Task instructions: Transcribe the listing exactly; drop the images.

Start of Information

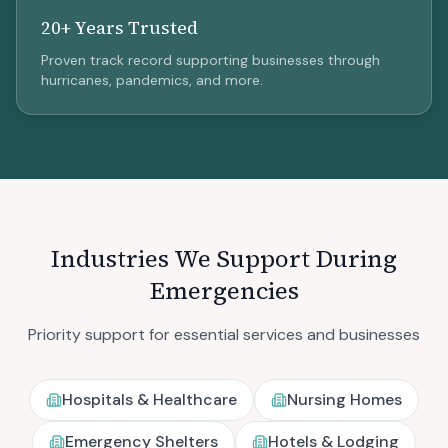
20+ Years Trusted
Proven track record supporting businesses through
hurricanes, pandemics, and more.
Industries We Support During
Emergencies
Priority support for essential services and businesses
Hospitals & Healthcare
Nursing Homes
Emergency Shelters
Hotels & Lodging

End of Information

Task response:
20+ Years Trusted
Proven track record supporting businesses through
hurricanes, pandemics, and more.
Industries We Support During
Emergencies
Priority support for essential services and businesses
Hospitals & Healthcare
Nursing Homes
Emergency Shelters
Hotels & Lodging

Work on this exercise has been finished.